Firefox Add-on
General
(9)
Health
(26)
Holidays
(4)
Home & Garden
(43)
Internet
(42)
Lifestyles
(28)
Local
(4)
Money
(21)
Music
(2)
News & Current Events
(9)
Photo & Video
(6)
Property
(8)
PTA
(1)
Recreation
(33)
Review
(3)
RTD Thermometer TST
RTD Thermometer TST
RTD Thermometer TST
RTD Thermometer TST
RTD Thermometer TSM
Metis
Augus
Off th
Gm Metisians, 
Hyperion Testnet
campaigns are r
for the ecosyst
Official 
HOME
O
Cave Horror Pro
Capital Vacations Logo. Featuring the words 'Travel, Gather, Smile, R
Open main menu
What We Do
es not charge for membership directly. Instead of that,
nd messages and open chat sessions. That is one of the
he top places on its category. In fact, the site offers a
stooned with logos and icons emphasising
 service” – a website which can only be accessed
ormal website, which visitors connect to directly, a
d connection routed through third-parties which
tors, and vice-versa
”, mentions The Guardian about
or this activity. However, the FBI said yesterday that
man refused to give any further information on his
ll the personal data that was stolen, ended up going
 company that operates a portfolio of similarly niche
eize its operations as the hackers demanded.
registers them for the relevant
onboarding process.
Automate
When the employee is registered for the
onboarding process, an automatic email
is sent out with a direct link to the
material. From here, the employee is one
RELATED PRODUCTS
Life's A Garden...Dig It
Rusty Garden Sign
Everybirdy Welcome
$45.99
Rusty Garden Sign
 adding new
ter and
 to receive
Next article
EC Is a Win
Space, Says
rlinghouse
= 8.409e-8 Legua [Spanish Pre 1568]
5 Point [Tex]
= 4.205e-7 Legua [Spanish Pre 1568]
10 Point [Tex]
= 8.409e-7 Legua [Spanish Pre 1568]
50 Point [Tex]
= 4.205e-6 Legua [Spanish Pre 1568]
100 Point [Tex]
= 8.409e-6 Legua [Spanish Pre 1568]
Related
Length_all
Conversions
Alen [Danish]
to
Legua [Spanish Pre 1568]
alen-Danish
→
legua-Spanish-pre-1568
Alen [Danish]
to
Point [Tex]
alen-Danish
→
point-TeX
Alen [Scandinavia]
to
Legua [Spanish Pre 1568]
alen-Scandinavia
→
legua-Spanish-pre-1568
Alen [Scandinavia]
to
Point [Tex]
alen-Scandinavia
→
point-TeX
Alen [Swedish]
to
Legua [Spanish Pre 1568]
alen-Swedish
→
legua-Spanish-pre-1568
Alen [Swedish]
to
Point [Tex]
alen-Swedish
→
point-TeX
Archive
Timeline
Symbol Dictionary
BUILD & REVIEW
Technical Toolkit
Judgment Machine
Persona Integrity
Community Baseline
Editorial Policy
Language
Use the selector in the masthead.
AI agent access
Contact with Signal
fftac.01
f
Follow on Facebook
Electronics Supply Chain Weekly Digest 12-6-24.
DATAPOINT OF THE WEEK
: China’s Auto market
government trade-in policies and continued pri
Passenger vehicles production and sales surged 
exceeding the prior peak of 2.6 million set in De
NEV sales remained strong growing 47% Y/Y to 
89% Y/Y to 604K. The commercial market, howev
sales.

::::::::

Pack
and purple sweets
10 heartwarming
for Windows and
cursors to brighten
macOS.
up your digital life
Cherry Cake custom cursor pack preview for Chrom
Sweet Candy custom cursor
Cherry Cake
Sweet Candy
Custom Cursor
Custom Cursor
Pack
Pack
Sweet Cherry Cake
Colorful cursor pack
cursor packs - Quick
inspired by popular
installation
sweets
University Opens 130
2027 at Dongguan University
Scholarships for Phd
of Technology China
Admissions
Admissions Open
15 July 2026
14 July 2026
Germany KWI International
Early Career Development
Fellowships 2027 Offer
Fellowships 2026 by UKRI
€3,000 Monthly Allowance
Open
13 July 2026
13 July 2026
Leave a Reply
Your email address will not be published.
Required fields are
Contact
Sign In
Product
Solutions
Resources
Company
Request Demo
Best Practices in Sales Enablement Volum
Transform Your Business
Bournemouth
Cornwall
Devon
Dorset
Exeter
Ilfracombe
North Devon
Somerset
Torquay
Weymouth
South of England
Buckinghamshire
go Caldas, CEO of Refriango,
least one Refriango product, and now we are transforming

::::::::

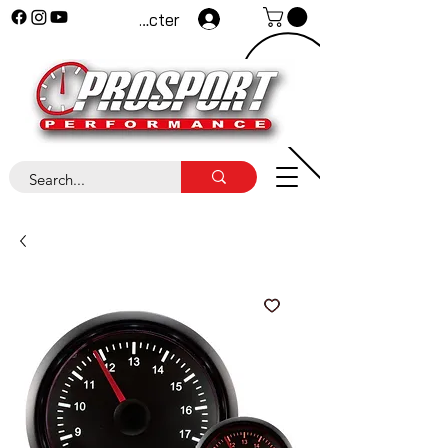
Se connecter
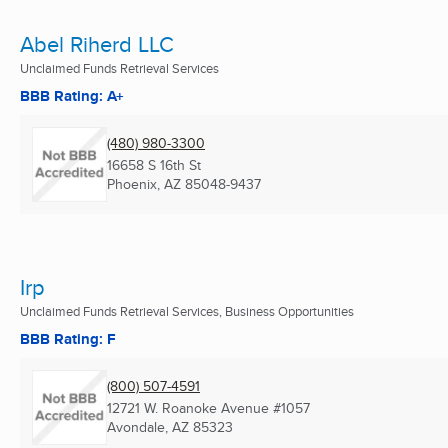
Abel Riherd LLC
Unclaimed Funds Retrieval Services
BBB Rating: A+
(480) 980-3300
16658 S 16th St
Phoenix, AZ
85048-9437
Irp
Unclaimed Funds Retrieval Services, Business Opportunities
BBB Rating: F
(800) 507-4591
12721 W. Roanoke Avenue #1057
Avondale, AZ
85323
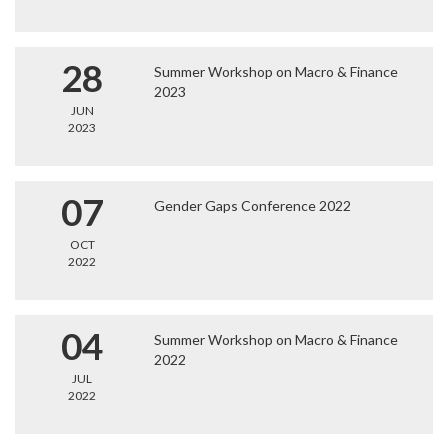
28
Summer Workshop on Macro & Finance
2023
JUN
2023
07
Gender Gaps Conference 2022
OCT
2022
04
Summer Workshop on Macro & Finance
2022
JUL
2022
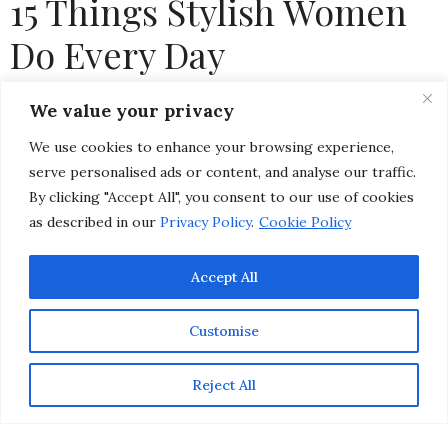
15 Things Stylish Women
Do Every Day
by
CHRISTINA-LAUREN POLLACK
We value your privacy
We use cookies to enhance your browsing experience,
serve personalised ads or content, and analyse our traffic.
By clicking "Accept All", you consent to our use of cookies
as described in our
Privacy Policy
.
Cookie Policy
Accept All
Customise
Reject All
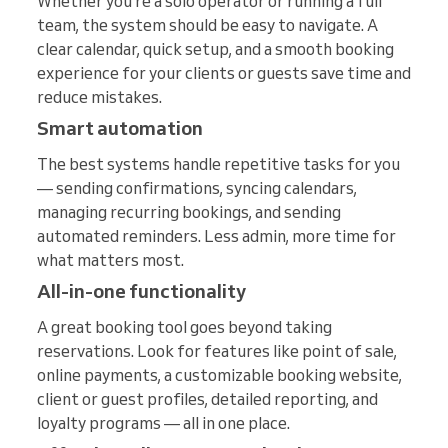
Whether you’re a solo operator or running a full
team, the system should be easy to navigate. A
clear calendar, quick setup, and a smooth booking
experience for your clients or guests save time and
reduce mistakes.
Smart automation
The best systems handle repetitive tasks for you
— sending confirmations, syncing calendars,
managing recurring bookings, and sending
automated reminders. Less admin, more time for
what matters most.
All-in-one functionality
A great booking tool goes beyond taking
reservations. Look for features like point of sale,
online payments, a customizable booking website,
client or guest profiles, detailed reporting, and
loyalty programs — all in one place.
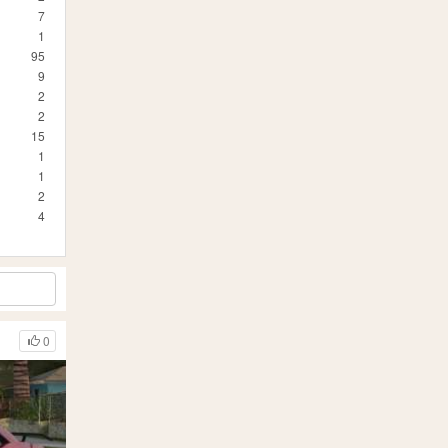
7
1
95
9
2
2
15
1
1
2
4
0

::::::::

Go through the listing above and write out exactly the lines starting with the one holding "Firefox Add-on" and running through the one holding "The Guardian about", ends included, and no others.

= Response =
Firefox Add-on
General
(9)
Health
(26)
Holidays
(4)
Home & Garden
(43)
Internet
(42)
Lifestyles
(28)
Local
(4)
Money
(21)
Music
(2)
News & Current Events
(9)
Photo & Video
(6)
Property
(8)
PTA
(1)
Recreation
(33)
Review
(3)
RTD Thermometer TST
RTD Thermometer TST
RTD Thermometer TST
RTD Thermometer TST
RTD Thermometer TSM
Metis
Augus
Off th
Gm Metisians, 
Hyperion Testnet
campaigns are r
for the ecosyst
Official 
HOME
O
Cave Horror Pro
Capital Vacations Logo. Featuring the words 'Travel, Gather, Smile, R
Open main menu
What We Do
es not charge for membership directly. Instead of that,
nd messages and open chat sessions. That is one of the
he top places on its category. In fact, the site offers a
stooned with logos and icons emphasising
 service” – a website which can only be accessed
ormal website, which visitors connect to directly, a
d connection routed through third-parties which
tors, and vice-versa
”, mentions The Guardian about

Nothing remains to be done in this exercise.